--- Records for processing Enclosed Below ---
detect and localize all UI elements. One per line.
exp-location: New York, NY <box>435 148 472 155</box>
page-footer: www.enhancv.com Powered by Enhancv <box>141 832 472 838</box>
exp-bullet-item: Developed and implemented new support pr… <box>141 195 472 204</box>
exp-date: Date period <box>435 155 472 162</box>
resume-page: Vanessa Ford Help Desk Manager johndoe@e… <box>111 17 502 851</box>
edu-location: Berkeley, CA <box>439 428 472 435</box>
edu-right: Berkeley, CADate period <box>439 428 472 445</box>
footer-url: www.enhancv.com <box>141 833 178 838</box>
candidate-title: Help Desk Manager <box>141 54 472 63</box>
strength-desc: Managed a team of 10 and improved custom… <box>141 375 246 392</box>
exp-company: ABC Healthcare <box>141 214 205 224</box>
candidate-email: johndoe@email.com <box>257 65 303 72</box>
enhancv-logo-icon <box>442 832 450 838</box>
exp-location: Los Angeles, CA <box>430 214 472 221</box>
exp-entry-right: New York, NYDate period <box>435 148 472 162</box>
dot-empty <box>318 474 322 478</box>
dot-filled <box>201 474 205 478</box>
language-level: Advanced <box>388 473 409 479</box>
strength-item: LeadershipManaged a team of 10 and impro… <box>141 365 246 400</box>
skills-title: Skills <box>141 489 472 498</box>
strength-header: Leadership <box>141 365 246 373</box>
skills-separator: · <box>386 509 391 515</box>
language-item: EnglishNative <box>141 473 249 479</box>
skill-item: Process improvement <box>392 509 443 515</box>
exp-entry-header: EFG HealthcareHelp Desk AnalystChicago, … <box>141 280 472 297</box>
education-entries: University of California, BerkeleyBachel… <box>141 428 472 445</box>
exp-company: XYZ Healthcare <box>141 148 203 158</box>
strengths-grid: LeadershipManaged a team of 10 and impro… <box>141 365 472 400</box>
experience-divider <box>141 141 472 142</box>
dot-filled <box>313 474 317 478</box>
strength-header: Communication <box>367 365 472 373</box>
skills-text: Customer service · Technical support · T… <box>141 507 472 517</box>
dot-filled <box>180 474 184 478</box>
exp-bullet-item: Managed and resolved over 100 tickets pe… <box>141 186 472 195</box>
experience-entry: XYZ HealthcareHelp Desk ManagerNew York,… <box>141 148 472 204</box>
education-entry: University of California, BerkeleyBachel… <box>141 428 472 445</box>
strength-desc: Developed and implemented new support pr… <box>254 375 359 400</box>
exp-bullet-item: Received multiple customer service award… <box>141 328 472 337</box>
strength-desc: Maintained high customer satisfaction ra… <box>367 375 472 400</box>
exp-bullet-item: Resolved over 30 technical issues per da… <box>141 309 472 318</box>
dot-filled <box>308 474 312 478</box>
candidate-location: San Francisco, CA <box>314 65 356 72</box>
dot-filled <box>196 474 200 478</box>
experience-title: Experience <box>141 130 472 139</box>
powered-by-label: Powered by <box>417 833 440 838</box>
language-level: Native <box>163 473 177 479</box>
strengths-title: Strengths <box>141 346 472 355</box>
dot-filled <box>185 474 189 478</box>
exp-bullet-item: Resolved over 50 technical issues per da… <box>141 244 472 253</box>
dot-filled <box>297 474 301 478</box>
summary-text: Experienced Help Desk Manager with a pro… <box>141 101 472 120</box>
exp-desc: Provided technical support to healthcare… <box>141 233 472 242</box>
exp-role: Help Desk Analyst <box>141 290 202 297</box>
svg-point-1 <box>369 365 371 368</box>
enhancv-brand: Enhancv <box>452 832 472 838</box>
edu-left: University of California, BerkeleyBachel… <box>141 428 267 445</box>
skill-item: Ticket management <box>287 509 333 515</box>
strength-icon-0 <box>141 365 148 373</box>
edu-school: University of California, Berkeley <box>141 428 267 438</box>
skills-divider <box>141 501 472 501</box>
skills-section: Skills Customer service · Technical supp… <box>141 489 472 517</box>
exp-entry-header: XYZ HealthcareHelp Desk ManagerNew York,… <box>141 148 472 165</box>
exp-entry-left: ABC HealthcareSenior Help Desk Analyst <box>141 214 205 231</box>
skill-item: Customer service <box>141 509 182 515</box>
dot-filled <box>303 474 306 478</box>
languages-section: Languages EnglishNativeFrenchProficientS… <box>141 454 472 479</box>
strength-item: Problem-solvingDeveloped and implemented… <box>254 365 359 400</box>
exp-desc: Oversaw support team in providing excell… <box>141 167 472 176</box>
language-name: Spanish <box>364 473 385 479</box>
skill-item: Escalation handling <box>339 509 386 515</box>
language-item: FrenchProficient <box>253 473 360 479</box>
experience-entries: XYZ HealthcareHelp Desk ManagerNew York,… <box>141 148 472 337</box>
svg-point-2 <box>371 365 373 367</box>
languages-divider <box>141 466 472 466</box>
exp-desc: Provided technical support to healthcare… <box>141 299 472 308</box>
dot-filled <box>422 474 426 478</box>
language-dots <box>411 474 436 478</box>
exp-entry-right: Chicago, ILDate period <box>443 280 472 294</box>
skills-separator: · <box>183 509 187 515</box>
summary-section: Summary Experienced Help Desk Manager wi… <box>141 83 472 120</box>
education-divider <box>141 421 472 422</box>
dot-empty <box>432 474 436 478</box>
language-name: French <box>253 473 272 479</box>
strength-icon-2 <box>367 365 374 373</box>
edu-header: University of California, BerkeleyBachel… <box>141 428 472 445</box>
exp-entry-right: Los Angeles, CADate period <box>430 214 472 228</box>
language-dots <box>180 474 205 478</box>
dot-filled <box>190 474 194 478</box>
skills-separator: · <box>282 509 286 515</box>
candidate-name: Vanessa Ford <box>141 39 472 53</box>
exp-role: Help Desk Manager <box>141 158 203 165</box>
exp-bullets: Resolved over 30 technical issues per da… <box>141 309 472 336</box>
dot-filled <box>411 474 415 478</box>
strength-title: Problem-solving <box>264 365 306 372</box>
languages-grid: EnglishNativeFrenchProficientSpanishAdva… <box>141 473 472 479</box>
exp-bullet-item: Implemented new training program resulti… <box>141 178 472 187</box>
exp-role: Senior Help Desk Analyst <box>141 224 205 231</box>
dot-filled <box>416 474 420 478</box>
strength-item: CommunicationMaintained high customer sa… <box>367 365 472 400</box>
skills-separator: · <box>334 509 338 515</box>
--- End of Enclosed Records for processing ---
- Your goal -
Say how many lines in the records hold the string "support", please, and add no other words.

- Solution -
6